6.2.52  GIS also has an increasing role to play in assessment; however, it has yet to be effectively employed as an evaluation tool - as opposed to a simple storage mechanism.

6.2.53  There has been relatively little attention paid towards urban landscape assessment and there remains considerable uncertainty over how to integrate assessment of rural/natural environments with quite different urban environments. To date, early attempts at urban assessment have been discrete, involving cultural landscape parameters that bear little relation to those employed (in expert studies) of rural / natural landscapes.

6.2.54  In Japan, landscape assessment is generally carried out as part of a regional assessment of natural resources and is strongly influenced by the McHarg approach developed in the USA. Typical examples of this are the Tokyo Bay Area Study and the Chiba City Study, which both respond to new emphases on sustainability in Japan. Both are termed 'ecological planning studies'. Resources are recorded in the McHarg inventory fashion within a GIS system. Landscape or scenic values constitute only one criterion within the wider resource framework. Natural resources are measured against established criteria (safety, health, productivity and amenity, etc) to establish a number of options for future sustainable development. The approach is very redolent of approaches in the 1960s and 1970s in the United States, whereby landscape is seen less as an aggregate aesthetic experience, but more as a composite set of resources.

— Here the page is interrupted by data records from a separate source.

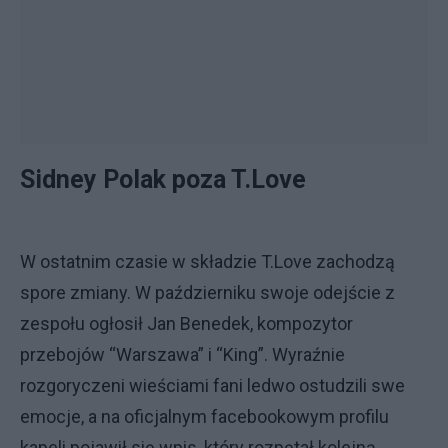
Sidney Polak poza T.Love
W ostatnim czasie w składzie T.Love zachodzą
spore zmiany. W październiku swoje odejście z
zespołu ogłosił Jan Benedek, kompozytor
przebojów “Warszawa” i “King”. Wyraźnie
rozgoryczeni wieściami fani ledwo ostudzili swe
emocje, a na oficjalnym facebookowym profilu
kapeli pojawił się wpis, który rozpętał kolejną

6.2.55  Consequently, at the turn of the 21st Century there is a plethora of approaches in use in the field of landscape assessment in the Asia and Australasia region. There is however, no clear agreement about the appropriateness and rigour of those tools. If anything, it looks as though there is a trend towards increased specialisation, with:

  • McHarg-type resource-based assessments which view landscape or scenic values as only one criterion in a wider ecological approach;
  • expert assessments employed as the basis for broad brush strategic initiatives;
  • Q Sort or public participation employed to support expert assessment and to provide more detailed knowledge about human perceptions of landscape;
  • ecological classification focused upon key areas that display a greater preponderance of remnant natural values;
  • Scenic Beauty Estimation employed for more constrained studies that focus upon a narrow field of interest and investigation;
  • GIS continuing primarily as a storage tool but also being increasingly used to model landscape change (to assist in evaluation of different landscape 'futures');
  • continued employment of Visual Absorption Capability assessment - primarily employing key parameters;
  • continued discrete assessment of urban landscapes, with parametric assessment increasingly displaced by public preference analysis.

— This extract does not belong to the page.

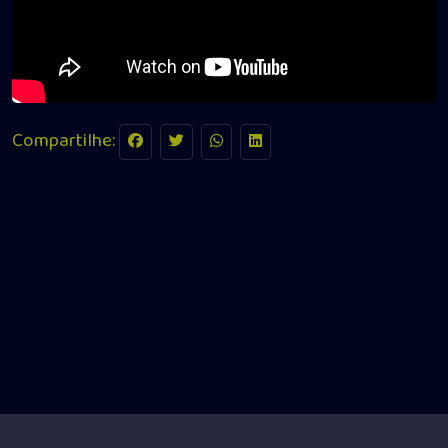
Compartilhe:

6.3.1    Perhaps the most hotly debated and controversial area within the field of landscape assessment is how values can be ascribed to natural features, especially at an aesthetic or scenic level. Because this area is of such importance in the field, this section of the report sets out the basic different approaches that have been developed hitherto.

6.3.2    The subject of the evaluation of landscape resources has exercised considerable attention since the early days of the development of landscape assessment as a discipline. A number of factors have driven the search for models of evaluation which are objective or scientifically provable. In particular, the requirement in many jurisdictions that landscape evaluation withstand quasi-judicial or judicial scrutiny has driven the search for objective methods of defining landscape value. In addition, the requirement to evaluate scenic resources alongside the physical resources, has directed a lot of attention towards evaluation of visual qualities. The ability to quantify scenic values is also desirable in a field that is increasingly driven by parametric multi-variant computer analysis and GIS.

6.3.3    There is a fundamental theoretical divergence of opinion over the question of whether landscapes have an intrinsic or objective beauty which may in some way be measurable or comparable, or whether scenic beauty is a value that can only be subjectively attributed to an area or specific landscape.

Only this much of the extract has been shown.